One overarching question here: I understand, with Ocean, that you'd
expect to be re-opening IndexReaders very frequently (after each add
or delete) to be "real-time".  But: wouldn't you also expect to be
aggressively closing the old ones as well (ie, after the in-flight
searches have finished with them)?  Ie I would think you would not
have a great many IndexReaders (SegmentReaders) open at a time.

More stuff below:

Jason Rutherglen <[EMAIL PROTECTED]> wrote:

> I've been looking more at how to improve the IndexReader.document call.
> There are a few options.  I implemented the IndexReader.documents call which
> has the down side of not being backward compatible.

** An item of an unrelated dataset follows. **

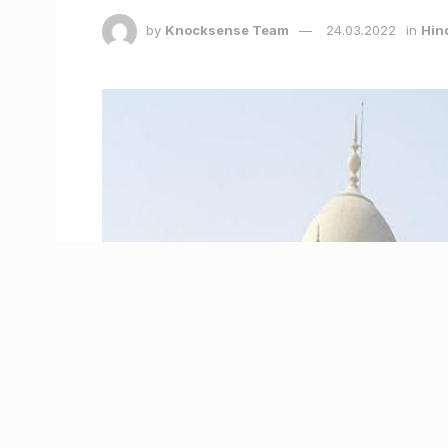
by
Knocksense Team
24.03.2022
in
Hin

Is this the new Documents class you proposed?  Is the thinking that
each instance of Documents would only last for one search?  Ie, I do a
search, then I call documents() to get a Documents instance, I
interact with that to load all my documents, then I close it?

> Probably the only way
> to achieve both ends is the threadlocal as I noticed term vectors does the
> same thing.  This raises the issue of too many file descriptors for term
> vectors if there are many reopens, does it not?

Actually, when you clone a TermVectorsReader, which then clones the 3
IndexInputs, for FSDirectory this does not result in opening
additional file descriptors.  Instead, the cloned IndexInputs share
the same RandomAccessFile instance, and synchronize on it so that no
two can be reading from the file at once.  Of course, this means
there's still contention since all threads must share the same
RandomAccessFile instance (but see LUCENE-753 as Yonik suggested).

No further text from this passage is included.